Records for processing:
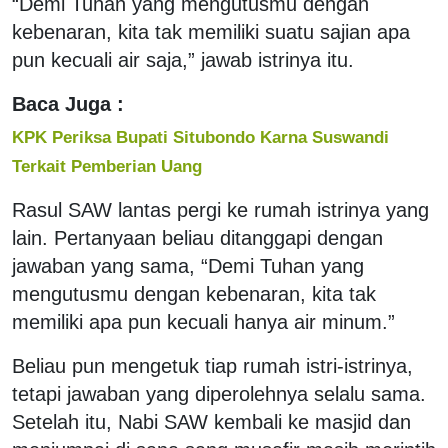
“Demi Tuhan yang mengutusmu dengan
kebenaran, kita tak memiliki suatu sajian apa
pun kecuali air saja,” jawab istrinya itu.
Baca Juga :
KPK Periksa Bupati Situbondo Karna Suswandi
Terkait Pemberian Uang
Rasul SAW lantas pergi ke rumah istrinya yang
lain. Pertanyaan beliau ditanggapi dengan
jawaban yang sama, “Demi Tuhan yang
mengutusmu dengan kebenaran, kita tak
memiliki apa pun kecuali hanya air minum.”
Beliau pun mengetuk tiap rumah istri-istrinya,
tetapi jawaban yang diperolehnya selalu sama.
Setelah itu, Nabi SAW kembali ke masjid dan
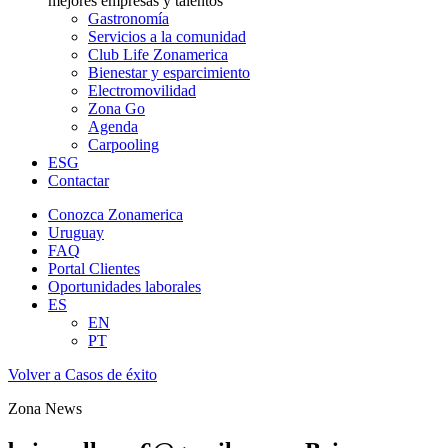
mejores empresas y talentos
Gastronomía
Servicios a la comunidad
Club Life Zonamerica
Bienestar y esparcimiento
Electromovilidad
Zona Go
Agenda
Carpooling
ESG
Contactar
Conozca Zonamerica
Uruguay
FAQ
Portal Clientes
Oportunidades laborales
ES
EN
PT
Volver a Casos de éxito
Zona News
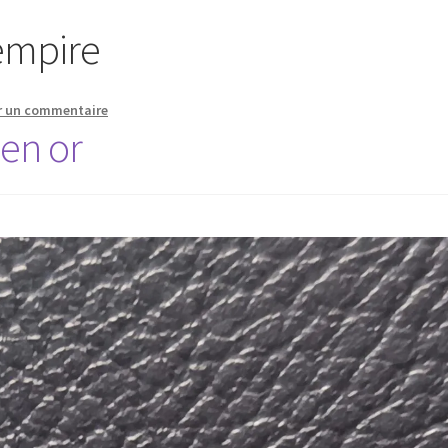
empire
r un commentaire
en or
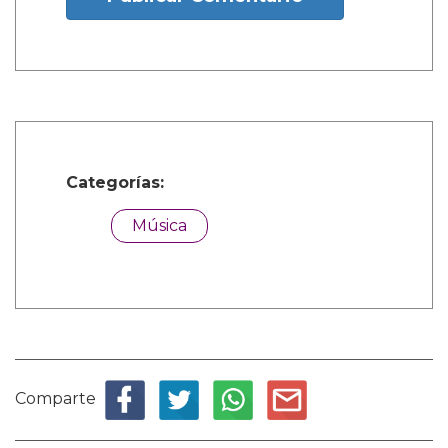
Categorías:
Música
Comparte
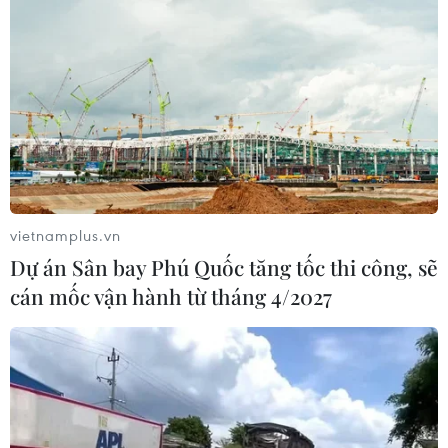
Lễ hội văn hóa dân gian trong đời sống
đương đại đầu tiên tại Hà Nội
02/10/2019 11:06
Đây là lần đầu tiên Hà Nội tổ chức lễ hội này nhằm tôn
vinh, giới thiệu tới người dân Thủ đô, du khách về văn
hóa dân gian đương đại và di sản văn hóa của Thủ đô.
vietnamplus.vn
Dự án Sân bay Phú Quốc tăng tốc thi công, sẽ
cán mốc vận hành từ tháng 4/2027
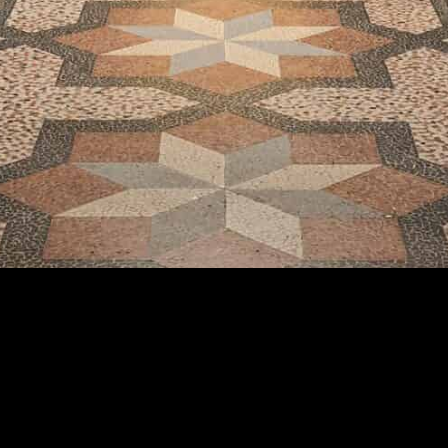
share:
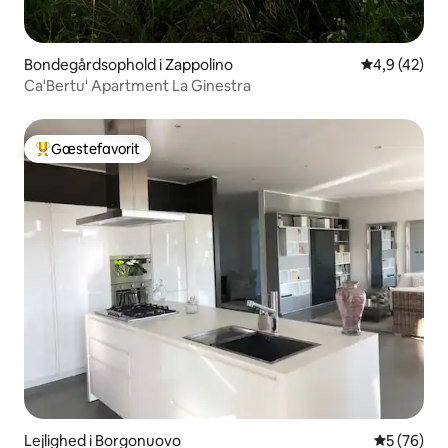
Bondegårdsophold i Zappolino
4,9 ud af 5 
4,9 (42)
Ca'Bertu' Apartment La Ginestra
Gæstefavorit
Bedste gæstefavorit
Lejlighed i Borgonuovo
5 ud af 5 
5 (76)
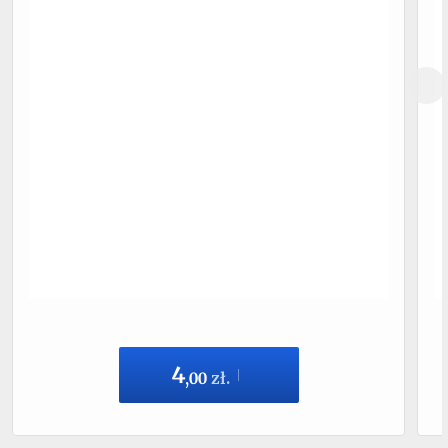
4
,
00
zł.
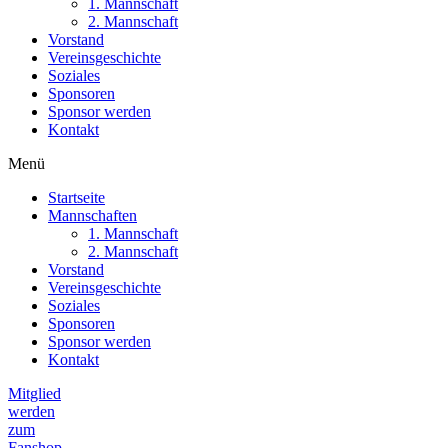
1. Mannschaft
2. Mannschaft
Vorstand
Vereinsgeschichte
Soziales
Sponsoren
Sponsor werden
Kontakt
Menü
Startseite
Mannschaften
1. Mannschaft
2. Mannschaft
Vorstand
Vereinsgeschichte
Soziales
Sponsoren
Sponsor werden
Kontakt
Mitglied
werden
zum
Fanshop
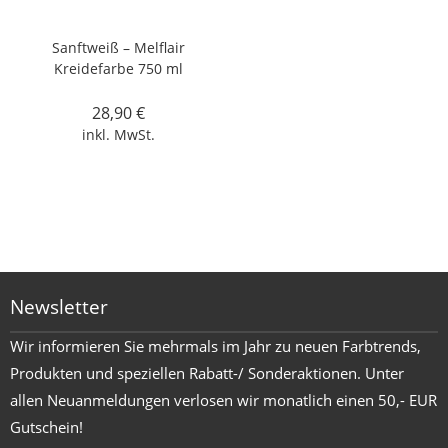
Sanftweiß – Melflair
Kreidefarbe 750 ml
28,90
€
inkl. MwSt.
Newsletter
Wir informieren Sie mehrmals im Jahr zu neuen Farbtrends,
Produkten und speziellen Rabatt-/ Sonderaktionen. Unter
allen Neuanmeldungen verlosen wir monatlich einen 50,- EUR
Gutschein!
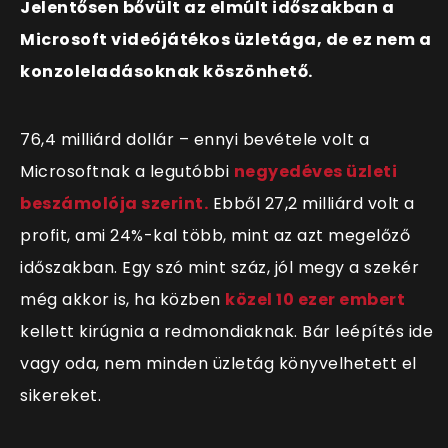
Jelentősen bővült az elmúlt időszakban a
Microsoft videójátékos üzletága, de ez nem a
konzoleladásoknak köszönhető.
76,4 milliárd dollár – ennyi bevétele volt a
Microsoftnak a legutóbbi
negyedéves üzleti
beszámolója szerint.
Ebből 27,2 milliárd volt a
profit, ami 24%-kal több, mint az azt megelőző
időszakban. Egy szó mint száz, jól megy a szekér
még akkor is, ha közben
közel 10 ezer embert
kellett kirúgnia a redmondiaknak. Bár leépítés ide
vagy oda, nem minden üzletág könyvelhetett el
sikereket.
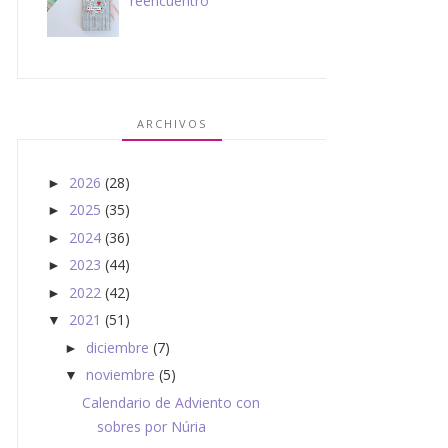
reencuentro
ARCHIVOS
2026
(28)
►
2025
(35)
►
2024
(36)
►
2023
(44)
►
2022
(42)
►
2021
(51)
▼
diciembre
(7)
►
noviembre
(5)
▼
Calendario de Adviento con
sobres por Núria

Exercise requirements:
Reproduce every line in the data that has the word "yang" in it.

Solution to this task:
“Demi Tuhan yang mengutusmu dengan
Rasul SAW lantas pergi ke rumah istrinya yang
jawaban yang sama, “Demi Tuhan yang
tetapi jawaban yang diperolehnya selalu sama.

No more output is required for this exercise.